E. Schafer & R. Schlingemann
Department of Operative Dentistry, University of Munster, Munster, Germany.

Introduction.
In order to facilitate the irrigation process during root-canal preparation and to simplify filling, adequate shaping of the root canal is considered as a key requirement for successful root-canal treatment. Whilst numerous studies have shown that nickel-titanium rotary instruments can effectively produce a well-tapered root canal form sufficient for obturation, with minimal risk of transporting the original canal (Thompson & Dummer 1997, 1998, Bertrand et al. 2001, Hulsmann et al. 2001, Schafer & Lohmann 2002), concern has been expressed about the comparatively high incidence of fractures of rotary Ni-Ti instruments. In addition, only limited scientific data regarding the cleaning ability of these new rotary systems has been reported. Most recently it has been observed that the different rotary nickel-titanium instruments produced inconsistent results (Hulsmann et al. 2000, Schafer & Zapke 2000, Hulsmann et al. 2001, Gambarini & Laszkiewicz 2002, Schafer & Lohmann 2002, Versumer et al. 2002).
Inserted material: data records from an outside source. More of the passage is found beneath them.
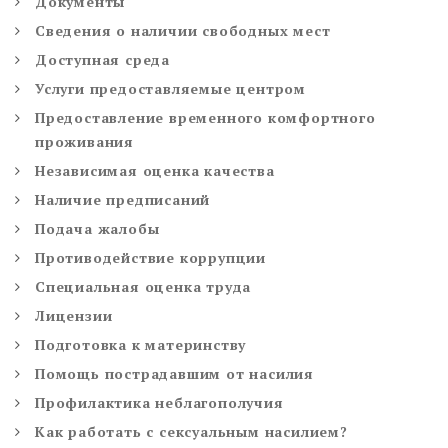
Документы
Сведения о наличии свободных мест
Доступная среда
Услуги предоставляемые центром
Предоставление временного комфортного
проживания
Независимая оценка качества
Наличие предписаний
Подача жалобы
Противодействие коррупции
Специальная оценка труда
Лицензии
Подготовка к материнству
Помощь пострадавшим от насилия
Профилактика неблагополучия
Как работать с сексуальным насилием?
The quality guidelines of the European Society of Endodontology (1994) state that the elimination of residual pulp tissue, the removal of debris and the maintenance of the original canal curvature during enlargement are the main objectives of root-canal instrumentation. Several studies have concluded that none of the instrumentation techniques or devices completely clean root canal, especially in curved canals (Bolanos & Jensen 1980, Haikel & Allemann 1988, Hulsmann et al. 1997). Most of these authors also indicate that the cleaning ability of manual root-canal instrumentation is superior to automated devices (Mizrahi et al. 1975, Schwarze & Geurtsen1996, Hulsmann et al.1997).
The aim of this investigation was to compare the cleaning efficacy (residual debris, quality of the smear layer) after preparation of severely curved root canals with rotary nickel-titanium K3 files (SybronEndo, West Collins, CA, USA) or with stainless steel hand K-Flexofiles (Dentsply Maillefer, Ballaigues, Switzerland). Moreover, another purpose of this study was to assess whether instrumentation had an effect on canal curvature.

Materials and methods.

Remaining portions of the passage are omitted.